JW Anderson‘s invite was a thick cardboard cutout of artist David Michael Wojnarowicz’s mask of the French poet Arthur Rimbaud. Wojnarowicz photographed himself in the late 70s’ while wearing the mask, commenting on his identity and highlighting the parallels in their lives. Anderon worked with the estate of David Wojnarowicz who passed in 1992 and the Wojnarowicz’s voice served as an opening soundtrack to the show hinting at parallels in Anderson’s life as well.
Massimo Giorgetti’s MSGM ‘Haunted’ invite spoke to his inspiration behind the collection, the work of Dario Argento, the Italian horror director behind Suspiria & Deep Red. While Dsquared2s’ Dean and Dan Caten leveraged their show invite to announce the designers’ 25th-anniversary coupling the invite with a lookbook of selects from Steven Klein’s ad images of the house over the years.

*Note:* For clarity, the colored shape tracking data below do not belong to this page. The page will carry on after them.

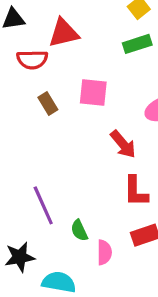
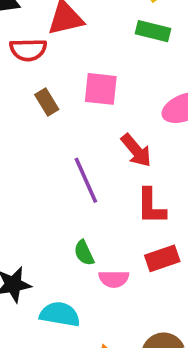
green rectangle: (137, 44) -> (153, 31), turned 32
purple line: (43, 205) -> (86, 180), moved
pink semicircle: (104, 252) -> (114, 279), turned 90

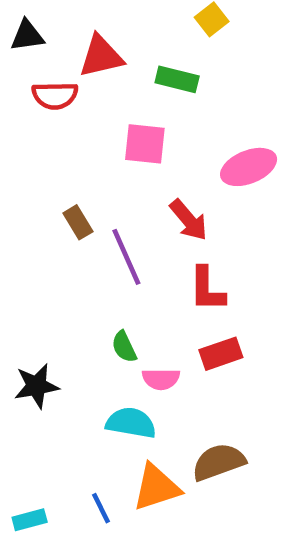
green rectangle: (153, 31) -> (177, 79), moved
brown rectangle: (47, 102) -> (78, 222), moved
cyan semicircle: (60, 314) -> (131, 423), moved

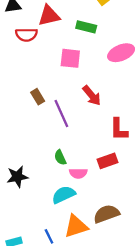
pink ellipse: (249, 167) -> (121, 53), moved
red L-shape: (207, 289) -> (119, 129), moved
cyan semicircle: (131, 423) -> (64, 195), turned -35

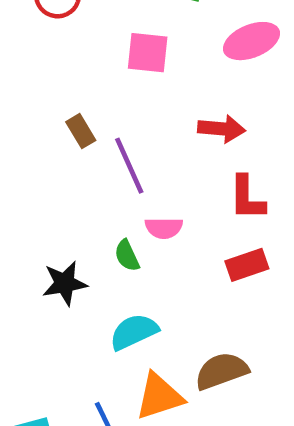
red arrow: (92, 96) -> (222, 129), moved, turned -45
red rectangle: (108, 161) -> (247, 265), moved
pink semicircle: (78, 173) -> (164, 228), moved
black star: (17, 177) -> (65, 283), moved

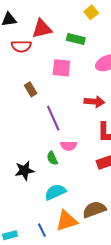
brown rectangle: (81, 131) -> (31, 89), moved

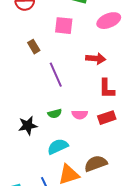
pink semicircle: (69, 146) -> (80, 115), moved
green semicircle: (52, 158) -> (55, 114), turned -80

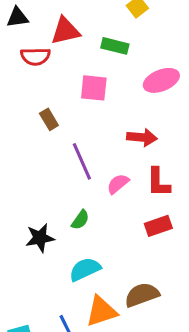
green semicircle: (55, 114) -> (80, 220), turned -40
pink semicircle: (80, 115) -> (118, 184), moved, turned 140

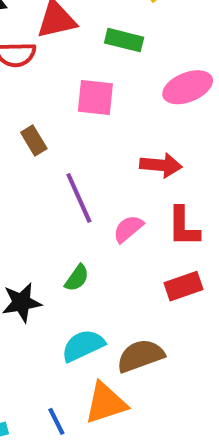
brown semicircle: (142, 295) -> (140, 356), moved

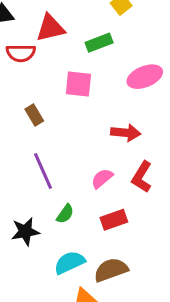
green rectangle: (124, 40) -> (99, 43), turned -35
purple line: (79, 198) -> (43, 171), moved
red L-shape: (183, 227) -> (142, 177), turned 32
red rectangle: (183, 286) -> (114, 220), moved

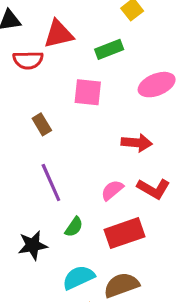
red L-shape: (142, 177) -> (154, 189), turned -92
red rectangle: (114, 220) -> (124, 233), size x1.4

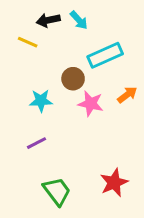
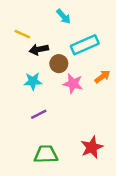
black arrow: (48, 20) -> (39, 49), moved
purple line: (36, 143) -> (39, 114), moved
green trapezoid: (57, 191) -> (46, 154), turned -55

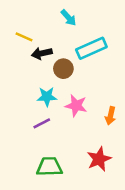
orange arrow: (102, 77) -> (111, 116), moved, turned 140
cyan star: (33, 81) -> (47, 97), moved
pink star: (73, 84) -> (76, 106), moved

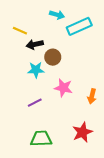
cyan arrow: (68, 18) -> (57, 15), turned -32
cyan rectangle: (91, 48) -> (79, 26), moved
cyan star: (47, 97) -> (36, 70), moved

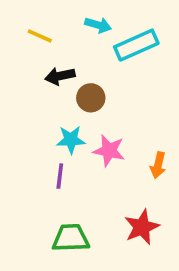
yellow line: (20, 31) -> (40, 36), moved
cyan star: (36, 70) -> (71, 140), moved
purple line: (35, 103) -> (60, 176), turned -56

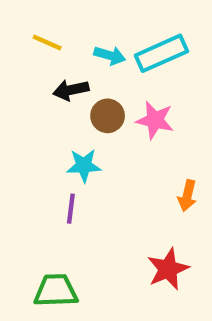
cyan arrow: (98, 25) -> (110, 55), moved
pink star: (109, 151) -> (155, 120), moved
green trapezoid: (71, 238) -> (56, 291), moved

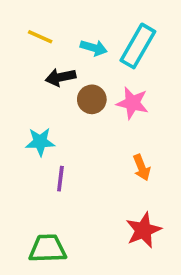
cyan rectangle: (161, 53) -> (138, 46), turned -36
cyan star: (84, 165) -> (40, 142), moved
orange arrow: (187, 196) -> (142, 168), moved, turned -35

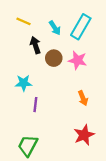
cyan arrow: (94, 48) -> (55, 28), turned 40
black arrow: (60, 77) -> (35, 45), turned 84
green trapezoid: (48, 249) -> (28, 146), turned -60

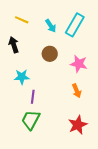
black arrow: (35, 45) -> (14, 45), moved
pink star: (78, 60) -> (79, 64), moved
green trapezoid: (28, 146) -> (31, 120), moved

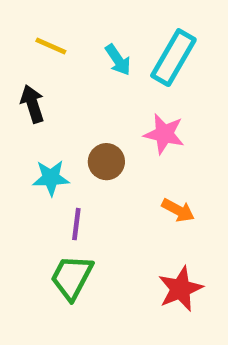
brown circle: (50, 54) -> (106, 162), moved
pink star: (79, 64) -> (164, 134), moved
orange arrow: (77, 91) -> (178, 210), turned -40

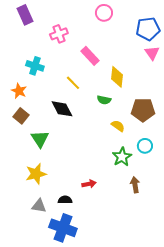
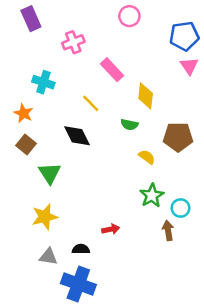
cyan circle: (145, 146) -> (180, 208), moved

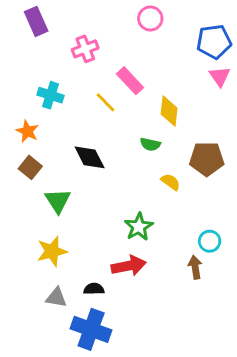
yellow line: (91, 103) -> (105, 102), moved
green star: (152, 196) -> (139, 227), moved
red arrow: (111, 229) -> (129, 266), size x1.6

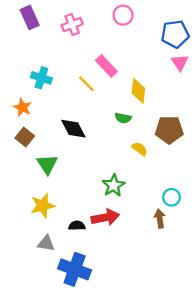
pink cross: (85, 49) -> (72, 25), moved
black semicircle: (94, 289) -> (77, 226), moved

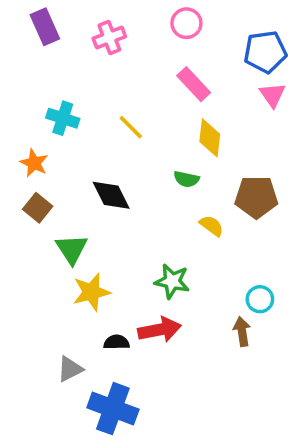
pink rectangle: (106, 66) -> (194, 84), moved
green star: (114, 185) -> (172, 281), turned -30
yellow star: (43, 206) -> (91, 292), moved
gray triangle: (46, 243) -> (70, 369), turned -36

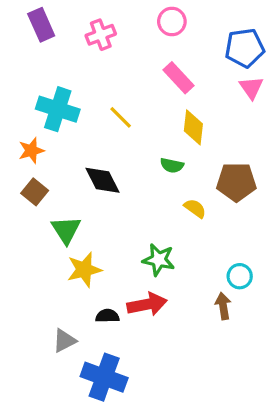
cyan cross: (63, 118) -> (58, 109), size x1.4
orange star: (34, 163) -> (31, 151), turned 30

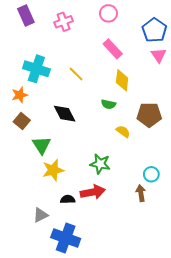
blue pentagon: (245, 48) -> (154, 30), turned -30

These physical invites serve as a peek inside the thinking of fashions leading visionaries and despite the invention of digital invites with QR codes, function much quicker for the tribe running from show to show each hour for up to 12 hours per day. For many, they serve as reminders of the show experience, empowering them with memory and emotion to carry the brand with them. It is simply a page of a story. But the first page.